En contraste, le nouveau roi s’est fait le champion des droits humains et des libertés individuelles et il a favorisé le retour au pays d’anciens opposants. Il a permis l’expression d’une presse libre, qui se fait fort, avec un mélange de lucidité et d’impertinence, de nommer les maux du pays, ce qui aurait autrefois été suicidaire.
De grands défis
Les défis de Mohammed VI sont nombreux, chacun parsemés de nombreux embûches. Le premier défi est bien sûr d’ordre économique. Ayant peu profité de l’essor de l’économie mondiale de la dernière décennie, le Maroc cherche à s’intégrer à l’économie internationale, par le biais d’échanges accrus avec l’Europe. Les indicateurs de croissance économique sont particulièrement stagnants depuis les dernières années.
Malgré des mesures récentes pour moderniser son économie, notamment la privatisation de sociétés d’État, comme dans les télécommunications, le Maroc montre des résultats mitigés pour 2000. Dépendante de l’agriculture et du pétrole importé pour supporter son économie, le Maroc a encore subi la sécheresse (quoiqu’il ait plu en décembre et janvier), et la hausse des prix de l’or noir a grugé les recettes du pays, déjà aux prises avec une dette extérieure accaparant le tiers du budget national.
Rêves de pétrole
Les attentes envers le nouveau gouvernement du premier ministre Youssoufi, celui qui a assuré depuis 1998 la transition entre le règne des deux rois, sont donc pour le moment déçues. Un espoir important au tableau : la découverte de gisements pétroliers à Talsinnt, dans le sud-est du pays, avec des réserves potentielles de 1,5 milliard de barils alimente le rêve d’un Maroc pétrolier, engrangeant les revenus au même rythme que ses lointains voisins de Golfe persique et permettant, à terme, de réduire la pauvreté et les disparités sociales, notamment entre les villes et les campagnes.
Ces revenus potentiellement croissants posent le débat du partage des richesses et amènent sur le tapis un sujet autrefois tabou : la corruption. Tous reconnaissent l’existence du problème, et le cancer qu’il pose au pays, notamment celui de miner la confiance des citoyens envers leur propre système de gouvernance.

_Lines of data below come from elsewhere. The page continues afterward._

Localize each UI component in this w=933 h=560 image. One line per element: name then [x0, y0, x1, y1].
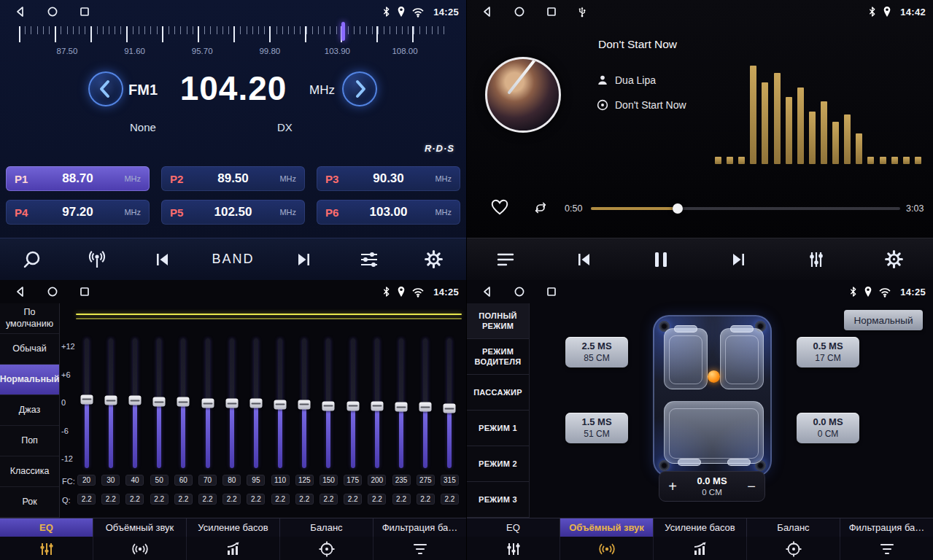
sound-profile-button[interactable]: Нормальный	[844, 310, 923, 330]
scan-button[interactable]	[18, 244, 47, 276]
back-button[interactable]	[15, 6, 26, 18]
delay-front-right-button[interactable]: 0.5 MS 17 CM	[797, 337, 859, 368]
next-track-button[interactable]	[724, 244, 754, 276]
settings-gear-button[interactable]	[880, 244, 909, 276]
broadcast-button[interactable]	[82, 244, 112, 276]
audio-tab-bass-boost[interactable]: Усиление басов	[654, 518, 747, 537]
eq-band-30hz[interactable]	[98, 338, 123, 468]
recents-button[interactable]	[79, 6, 90, 18]
surround-sound-icon[interactable]	[560, 537, 654, 560]
home-button[interactable]	[47, 6, 58, 18]
back-button[interactable]	[481, 6, 493, 18]
bass-boost-icon[interactable]	[654, 537, 747, 560]
eq-preset-item[interactable]: Нормальный	[0, 365, 59, 395]
favorite-button[interactable]	[490, 198, 509, 218]
preset-p3-button[interactable]: P390.30MHz	[317, 166, 460, 191]
audio-tab-filter[interactable]: Фильтрация ба…	[373, 518, 466, 537]
eq-preset-item[interactable]: Поп	[0, 426, 59, 456]
filter-icon[interactable]	[840, 537, 933, 560]
bass-boost-icon[interactable]	[187, 537, 280, 560]
eq-preset-item[interactable]: По умолчанию	[0, 303, 59, 334]
recents-button[interactable]	[546, 286, 557, 298]
pause-button[interactable]	[646, 244, 675, 276]
previous-track-button[interactable]	[569, 244, 598, 276]
listening-mode-item[interactable]: ПАССАЖИР	[467, 375, 529, 411]
listening-mode-item[interactable]: РЕЖИМ ВОДИТЕЛЯ	[467, 339, 529, 375]
eq-preset-item[interactable]: Джаз	[0, 395, 59, 426]
eq-slider-handle[interactable]	[298, 400, 311, 409]
eq-band-125hz[interactable]	[293, 338, 317, 468]
increase-delay-button[interactable]: +	[659, 472, 686, 501]
home-button[interactable]	[47, 286, 58, 298]
balance-icon[interactable]	[280, 537, 373, 560]
back-button[interactable]	[15, 286, 26, 298]
home-button[interactable]	[514, 286, 525, 298]
preset-p6-button[interactable]: P6103.00MHz	[317, 200, 460, 225]
eq-slider-handle[interactable]	[249, 399, 262, 408]
eq-band-20hz[interactable]	[74, 338, 98, 468]
audio-tab-filter[interactable]: Фильтрация ба…	[840, 518, 933, 537]
listening-mode-item[interactable]: ПОЛНЫЙ РЕЖИМ	[467, 303, 529, 339]
eq-slider-handle[interactable]	[395, 402, 408, 412]
preset-p5-button[interactable]: P5102.50MHz	[161, 200, 305, 225]
eq-band-60hz[interactable]	[171, 338, 195, 468]
eq-sliders-icon[interactable]	[0, 537, 93, 560]
filter-icon[interactable]	[373, 537, 466, 560]
audio-tab-balance[interactable]: Баланс	[280, 518, 373, 537]
eq-slider-handle[interactable]	[80, 394, 93, 404]
repeat-button[interactable]	[531, 199, 550, 219]
eq-slider-handle[interactable]	[347, 401, 359, 411]
playlist-button[interactable]	[491, 244, 520, 276]
eq-band-50hz[interactable]	[147, 338, 171, 468]
eq-slider-handle[interactable]	[104, 396, 117, 405]
eq-slider-handle[interactable]	[201, 399, 214, 408]
eq-band-275hz[interactable]	[414, 338, 438, 468]
eq-slider-handle[interactable]	[177, 397, 190, 407]
delay-rear-left-button[interactable]: 1.5 MS 51 CM	[565, 413, 628, 443]
eq-band-70hz[interactable]	[195, 338, 220, 468]
eq-band-110hz[interactable]	[268, 338, 293, 468]
back-button[interactable]	[481, 286, 493, 298]
listening-mode-item[interactable]: РЕЖИМ 1	[467, 411, 529, 446]
eq-band-150hz[interactable]	[317, 338, 341, 468]
listening-mode-item[interactable]: РЕЖИМ 2	[467, 446, 529, 482]
eq-slider-handle[interactable]	[322, 401, 335, 411]
preset-p4-button[interactable]: P497.20MHz	[6, 200, 150, 225]
eq-slider-handle[interactable]	[153, 397, 166, 407]
audio-tab-surround-sound[interactable]: Объёмный звук	[560, 518, 654, 537]
listening-position-marker[interactable]	[708, 370, 720, 383]
equalizer-button[interactable]	[802, 244, 831, 276]
eq-preset-item[interactable]: Обычай	[0, 334, 59, 365]
eq-slider-handle[interactable]	[225, 399, 238, 408]
tune-down-button[interactable]	[88, 71, 123, 106]
eq-sliders-icon[interactable]	[467, 537, 560, 560]
eq-slider-handle[interactable]	[419, 402, 432, 412]
eq-band-315hz[interactable]	[438, 338, 462, 468]
audio-tab-balance[interactable]: Баланс	[747, 518, 840, 537]
eq-band-80hz[interactable]	[220, 338, 244, 468]
delay-front-left-button[interactable]: 2.5 MS 85 CM	[565, 337, 628, 368]
tune-up-button[interactable]	[342, 71, 377, 106]
preset-p2-button[interactable]: P289.50MHz	[161, 166, 305, 191]
eq-slider-handle[interactable]	[444, 404, 456, 413]
listening-mode-item[interactable]: РЕЖИМ 3	[467, 482, 529, 518]
eq-band-200hz[interactable]	[365, 338, 389, 468]
previous-station-button[interactable]	[147, 244, 177, 276]
band-button[interactable]: BAND	[212, 244, 254, 276]
recents-button[interactable]	[79, 286, 90, 298]
eq-preset-item[interactable]: Рок	[0, 487, 59, 518]
eq-preset-item[interactable]: Классика	[0, 456, 59, 487]
recents-button[interactable]	[546, 6, 557, 18]
eq-band-235hz[interactable]	[389, 338, 413, 468]
delay-rear-right-button[interactable]: 0.0 MS 0 CM	[797, 413, 859, 443]
audio-settings-button[interactable]	[355, 244, 384, 276]
progress-bar[interactable]	[591, 207, 900, 210]
surround-sound-icon[interactable]	[93, 537, 187, 560]
audio-tab-bass-boost[interactable]: Усиление басов	[187, 518, 280, 537]
frequency-ruler[interactable]	[19, 26, 447, 42]
audio-tab-eq[interactable]: EQ	[467, 518, 560, 537]
audio-tab-eq[interactable]: EQ	[0, 518, 93, 537]
audio-tab-surround-sound[interactable]: Объёмный звук	[93, 518, 187, 537]
eq-slider-handle[interactable]	[371, 401, 383, 411]
decrease-delay-button[interactable]: −	[738, 472, 764, 501]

Ainsi persistent des doutes constants sur l’enrichissement illégitime des dirigeants politiques et économiques et une méfiance face à une bureaucratie tatillonne, peu efficace à faciliter la venue d’investissements étrangers, pourtant si nécessaires au développement du pays. Malgré des mesures pour contrer ce fléau, nombreux admettent avec résignation la persistance du phénomène et les résistances au changement des principaux bénéficiaires de ce régime de favoritisme.
Autre défi : la place des femmes. Fortement sous-représentée dans les sphères de décision, y compris sur le plan politique, la femme souffre toujours d’un déficit socio-économique et juridique majeur, la loi la traitant encore comme une mineure.
Avec un chômage atteignant plus de 25 % en milieu urbain, les jeunes diplômés universitaires sont frustrés que leur formation, acquise souvent au prix de maints sacrifices, ne peuvent leur permettre l’accession à un emploi satisfaisant, voire à un emploi tout court. Plusieurs en sont réduits à l’économie informelle ou basculent vers les organisations islamistes, réputées pour les accueillir avec bienfaisance.
L’année 20012 s’avère cruciale pour le Maroc.
Le pays doit maintenir fermement sa transition, pour l’heure fragile, vers une économie plus solide, permettant un meilleur partage des richesses, offrant de meilleurs perspectives aux jeunes, une plus large démocratisation de la vie publique, une place accrue pour les femmes, bref une société plus fonctionnelle et moderne, dirigée par une élite prête à faire les efforts nécessaires pour améliorer le sort d’une population qui ne demande pas mieux que changements et réformes.